1) We are inside the scope of the top-level Grid variable, so this metadata will show up in the attribute table inside the Grid Structure. 2) This is the actual data Array of the Grid, dsp_band_1.dsp_band_1. We specify the units are a packed temperature. 3) Here we are in the scope of a map variable, dsp_band_1.lat. We add the units specification to this map. 4) Likewise, we add units to the lon map vector. 5) Finally, we must close the actual grid and specify the metadata for the NEW coordinate variable as a sibling of the Grid since this will be used as the canonical prototype to be added to all Grid's which are to be aggregated on the new dimension. Note in this case (unlike previous cases) the type of the new coordinate variable is required since we are specifying a "placeholder" variable for the new map until the Grid is actually processed once its containing <netcdf> is closed (i.e. all data is available to it).
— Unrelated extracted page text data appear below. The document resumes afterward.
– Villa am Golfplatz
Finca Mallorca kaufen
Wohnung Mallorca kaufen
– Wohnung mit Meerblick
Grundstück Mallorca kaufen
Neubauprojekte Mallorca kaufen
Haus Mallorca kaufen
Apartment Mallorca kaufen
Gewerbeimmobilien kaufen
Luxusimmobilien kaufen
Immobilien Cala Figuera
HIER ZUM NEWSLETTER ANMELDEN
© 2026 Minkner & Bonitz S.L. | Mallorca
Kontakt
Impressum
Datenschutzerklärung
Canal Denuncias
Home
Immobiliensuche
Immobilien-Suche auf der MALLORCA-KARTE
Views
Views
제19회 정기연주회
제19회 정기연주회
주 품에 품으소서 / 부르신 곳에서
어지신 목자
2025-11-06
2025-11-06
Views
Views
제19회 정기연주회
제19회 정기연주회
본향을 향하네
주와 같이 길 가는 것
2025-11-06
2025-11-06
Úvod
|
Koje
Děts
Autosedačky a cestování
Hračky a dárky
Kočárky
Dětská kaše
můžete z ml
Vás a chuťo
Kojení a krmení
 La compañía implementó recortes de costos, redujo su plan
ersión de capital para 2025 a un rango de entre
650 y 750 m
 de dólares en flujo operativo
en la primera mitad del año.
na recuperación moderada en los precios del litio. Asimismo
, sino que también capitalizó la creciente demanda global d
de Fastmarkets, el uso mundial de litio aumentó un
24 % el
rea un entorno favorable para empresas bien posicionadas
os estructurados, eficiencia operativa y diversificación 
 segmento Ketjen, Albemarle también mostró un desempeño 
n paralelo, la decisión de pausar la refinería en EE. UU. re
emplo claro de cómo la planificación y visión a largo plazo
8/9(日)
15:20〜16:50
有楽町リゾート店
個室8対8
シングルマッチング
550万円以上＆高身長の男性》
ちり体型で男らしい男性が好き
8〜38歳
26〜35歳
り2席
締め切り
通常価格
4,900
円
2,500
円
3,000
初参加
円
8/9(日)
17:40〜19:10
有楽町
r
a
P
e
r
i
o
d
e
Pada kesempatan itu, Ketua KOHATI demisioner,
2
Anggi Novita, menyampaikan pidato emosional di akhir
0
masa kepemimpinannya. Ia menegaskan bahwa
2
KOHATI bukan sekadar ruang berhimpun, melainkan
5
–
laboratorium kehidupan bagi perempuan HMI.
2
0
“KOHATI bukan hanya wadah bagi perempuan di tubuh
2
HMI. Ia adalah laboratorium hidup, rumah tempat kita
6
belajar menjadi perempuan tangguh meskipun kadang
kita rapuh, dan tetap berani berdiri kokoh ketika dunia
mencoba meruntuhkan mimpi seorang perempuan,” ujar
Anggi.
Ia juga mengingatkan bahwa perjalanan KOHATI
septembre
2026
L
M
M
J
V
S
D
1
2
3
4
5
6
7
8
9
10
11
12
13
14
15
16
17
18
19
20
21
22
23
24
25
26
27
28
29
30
The resulting DAS (with global dataset metadata removed for clarity):

Attribute {
... global data clipped ...
  dsp_band_1 {
        Byte dsp_PixelType 1;
        Byte dsp_PixelSize 2;
        UInt16 dsp_Flag 0;
        UInt16 dsp_nBits 16;
        Int32 dsp_LineSize 0;
        String dsp_cal_name "Temperature";
        String units "Temp";
        UInt16 dsp_cal_eqnNumber 2;
        UInt16 dsp_cal_CoeffsLength 8;
        Float32 dsp_cal_coeffs 0.125, -4;
        Float32 scale_factor 0.125;
        Float32 add_off -4;
 1)   String Info "This is metadata on the Grid itself.";
        filename {
 5)       String Info "Filename with timestamp";
        }
        dsp_band_1 {
2)        String units "Temp (packed)";
        }
        lat {
            String name "lat";
            String long_name "latitude";
3)        String units "degrees_north";
        }
        lon {
            String name "lon";
            String long_name "longitude";
4)        String units "degrees_east";
        }
    }
    filename {
5)    String Info "Filename with timestamp";
    }
}

We have annotated the DAS with numbers representing which lines in the NcML above correspond to the injected metadata.